August 30th is National Holistic Pet Day.
In honor of this day – dedicated to bringing awareness to the benefits of holistic veterinary medicine – let’s debunk some of the common myths surrounding holistic pet care!
Myth #1: Holistic care costs too much
Looking at the long term healthcare cost of having an animal, holistic care is usually less expensive than a conventional approach. This is because holistic care focuses on preventing disease and relying on natural therapies rather than conventional medications – and preventing disease is always less expensive than treating a problem.
Myth #2: There’s no proof holistic care works
There are literally thousands of documents showing the effectiveness of holistic care. It is true that nutritional supplements are not subjected to the same standards of testing as conventional drugs, but that doesn’t mean there aren’t studies showing their effectiveness (or in some cases, lack of effectiveness). In fact, many studies have shown these therapies can be more beneficial than similar conventional medications. If someone thinks there is no proof holistic care works, either he hasn’t taken time to do the research or is simply discounting it.
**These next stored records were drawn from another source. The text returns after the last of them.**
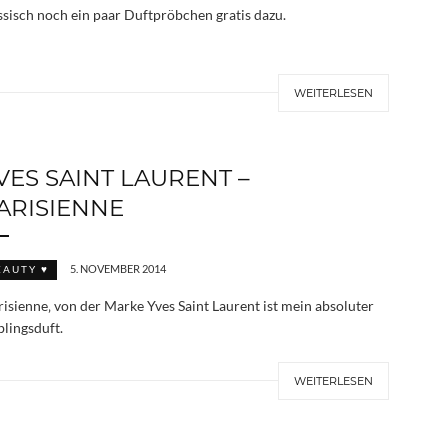
ssisch noch ein paar Duftpröbchen gratis dazu.
WEITERLESEN
VES SAINT LAURENT –
ARISIENNE
5. NOVEMBER 2014
EAUTY ♥
risienne‚ von der Marke Yves Saint Laurent ist mein absoluter
blingsduft.
WEITERLESEN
Myth #3: Holistic care is wacky
It’s true that new things can sometimes appear “different” or “wacky”. But it’s also true that some of these therapies are now mainstream, such as nutritional supplementation, acupuncture, chiropractic and herbal therapy. Other therapies such as homeopathy might appear “wacky” when first studied, but it’s only because this discipline looks at health and disease from a totally different perspective. Careful study and questioning of different holistic disciplines can usually allow you to determine which therapies seem logical and which ones seem “far out”.
Myth #4: Holistic care requires too much effort
Yes, holistic care often involves more work than simply popping one or two conventional medicines. For example, for patients with skin disease, I prescribe frequent bathing and three to five supplements given one to two times daily. If you are not able to spend this extra time and effort, or if your animal resists your good intentions, it may be that a conventional approach is best for you. However, I’ve found that most people can easily transition to a holistic disease prevention or treatment approach, and that most animals respond well to these therapies.
Myth #5: I can’t find a holistic vet
There are certainly fewer veterinarians offering holistic care over those who offer a conventional approach. Over time, however, I have seen the number of holistic and integrative vets slowly increase. While many areas do not have holistic veterinarians available to see patients on a face-to-face basis, many doctors, are able to help people via phone appointments. These are very easy and reduce the stress of bringing your animal to the clinic. This way, you’re still able to work with your local conventional doctor and take advantage of the care he or she might offer, while the holistic veterinarian is able to prescribe natural therapies to further encourage your animal’s healing.
If you don’t have a local holistic veterinarian, set up a phone appointment with a holistic doctor who can give you a second opinion and offer additional therapies you may not find locally.